Researchers from University of Melbourne and RMIT University published a new paper in the Journal of Marketing that identifies the key challenges experienced by sharing economy consumers and explains how consumers manage to overcome these challenges and cocreate value in the sharing economy.
The study, forthcoming in the Journal of Marketing, is titled “How Consumer Orchestration Work Creates Value in the Sharing Economy” and is authored by Daiane Scaraboto and Bernardo Figueiredo.
Sharing economy platforms (e.g., Uber, Airbnb, Tinder) are common and growing fast across industries. These platforms work as digital marketplaces in which platform consumers (both peer service providers and the service users) collaborate to cocreate value for each other. However, these collaborations are not always seamless. Whereas major issues associated with the sharing economy such as crime often make headlines, platform consumers face many other challenges when cocreating experiences with strangers. The researchers identify the key challenges experienced by sharing economy consumers that originate in the hybrid communal-transactional principles of the sharing economy. They also explain how consumers manage to overcome these challenges and cocreate value in the sharing economy.
To develop these insights, the research team conducted a qualitative study of Couchsurfing, a sharing economy platform launched in 2004. Consumers (hosts and guests) use the platform to share free accommodation and cultural experiences of hospitality. The case of Couchsurfing, with its low level of platform control over consumer cocreation, allows a better understanding of what consumers do to overcome cocreation challenges in the sharing economy.
The researchers discovered four key challenges for consumers cocreating in the sharing economy. First, platform consumers need to cocreate experiences despite their differences in goals and values (e.g., Airbnb homeowners and guests may have different understandings of what comfortable or convenient means). Second, platform consumers need to reconcile their desires for impersonal transactions and meaningful social interactions when cocreating (e.g., an Uber driver and rider may differ in whether they prefer a quiet ride or a pleasant conversation). Third, platform consumers need to manage the risk of cocreating with strangers (e.g., Couchsurfing hosts and guests must assess whether to sleep near someone they just met). Fourth, platform consumers need to personalize experiences, yet depend on the willingness of strangers to accommodate this need (e.g., TaskRabbit “taskers” need to figure out how to offer their unique skills while attending to the specific needs of those who ask for help).

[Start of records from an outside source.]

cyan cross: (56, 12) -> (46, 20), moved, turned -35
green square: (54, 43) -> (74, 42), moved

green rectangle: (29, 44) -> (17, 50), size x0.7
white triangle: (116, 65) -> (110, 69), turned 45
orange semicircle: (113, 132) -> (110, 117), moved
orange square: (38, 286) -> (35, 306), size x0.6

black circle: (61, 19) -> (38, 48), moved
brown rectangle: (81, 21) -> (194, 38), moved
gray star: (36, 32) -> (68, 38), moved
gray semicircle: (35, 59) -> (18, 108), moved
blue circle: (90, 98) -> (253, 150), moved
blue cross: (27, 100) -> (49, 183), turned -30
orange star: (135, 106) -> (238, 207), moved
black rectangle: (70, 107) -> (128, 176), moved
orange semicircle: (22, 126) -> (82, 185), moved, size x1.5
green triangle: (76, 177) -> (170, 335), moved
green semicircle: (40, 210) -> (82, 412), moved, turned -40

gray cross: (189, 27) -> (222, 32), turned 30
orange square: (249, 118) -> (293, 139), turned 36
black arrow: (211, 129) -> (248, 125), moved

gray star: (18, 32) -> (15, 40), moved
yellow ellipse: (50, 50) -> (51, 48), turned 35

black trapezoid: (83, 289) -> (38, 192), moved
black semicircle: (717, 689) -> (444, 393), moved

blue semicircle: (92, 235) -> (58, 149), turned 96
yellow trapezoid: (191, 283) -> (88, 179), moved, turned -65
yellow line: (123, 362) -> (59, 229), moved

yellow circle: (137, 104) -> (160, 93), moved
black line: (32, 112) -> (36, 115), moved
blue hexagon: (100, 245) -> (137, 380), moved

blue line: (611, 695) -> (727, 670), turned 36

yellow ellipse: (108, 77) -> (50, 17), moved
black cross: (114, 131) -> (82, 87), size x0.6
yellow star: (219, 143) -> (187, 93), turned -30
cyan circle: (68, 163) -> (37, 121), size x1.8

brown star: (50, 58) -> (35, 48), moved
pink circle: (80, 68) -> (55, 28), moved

Platform consumers navigate these challenges by engaging in orchestration work: four mechanisms and a series of 14 actions that help consumers overcome cocreation roadblocks. The research uncovers what platform firms can do to help consumers navigate these challenges and unlock the full value of the orchestration work that consumers are willing to do in the sharing economy.
The first group of orchestration actions is supported by a mechanism called consumer-to-consumer alignment. These actions (screening, cueing, flexing, buffering) enable platform consumers to navigate the challenge of having to cocreate with others with heterogeneous values and goals. These actions help consumers align their expectations, interactions, and responses to their cocreation partners.
The second group of orchestration actions is supported by a mechanism called rewiring relations. These actions (interest grouping, lifestyle signaling, enclaving, reconciling) enable consumers to use platform features to navigate and integrate the communal and transactional aspects of their relationships. In other words, these actions help consumers rework relationships in the platform to better suit their individual goals.
The third group of orchestration actions is supported by a mechanism called trust investment. These actions (revealing, cultivating reviews, scaffolding) enable platform consumers to manage platform resources to mitigate the risk of engaging in one-off interactions with strangers in the sharing economy. These actions are enacted specifically to navigate the challenge of establishing interpersonal trust with strangers in the platform.
Finally, the fourth group of actions is supported by a mechanism called network experimentation. Three actions (creative resourcing, role improvising, repurposing) enable platform consumers to try new resources, roles, and goals when cocreating experiences. These actions increase the field of potential expectations, interactions, and responses among cocreation partners in the network, extending the possibilities for the cocreation of unique, personalized, and valuable experiences among platform consumers.
“We explain how these actions and mechanisms can lead to known sources of value creation for platform firms, including complementarities, efficiency, and consumer lock-in. Platform firm managers must identify common cocreation roadblocks for their consumers and provide ways to help consumers overcome these roadblocks,” says Scaraboto. For example, Airbnb consumers appreciate variety in the platform, but user heterogeneity may lead to cocreation misalignments. Drawing on our findings, Airbnb can further support consumers in dealing with the challenge of heterogeneity by encouraging consumer-to-consumer alignment actions. For example, Airbnb can encourage screening through additional filters that more specifically account for expectations and preferred ways of cocreation (e.g., allowing guests to indicate their desired amount of contact/conversation with the host). Figueiredo adds, “By supporting consumer-to-consumer alignment, sharing economy platforms can make cocreation more efficient for consumers and, in turn, bring value to the firm.”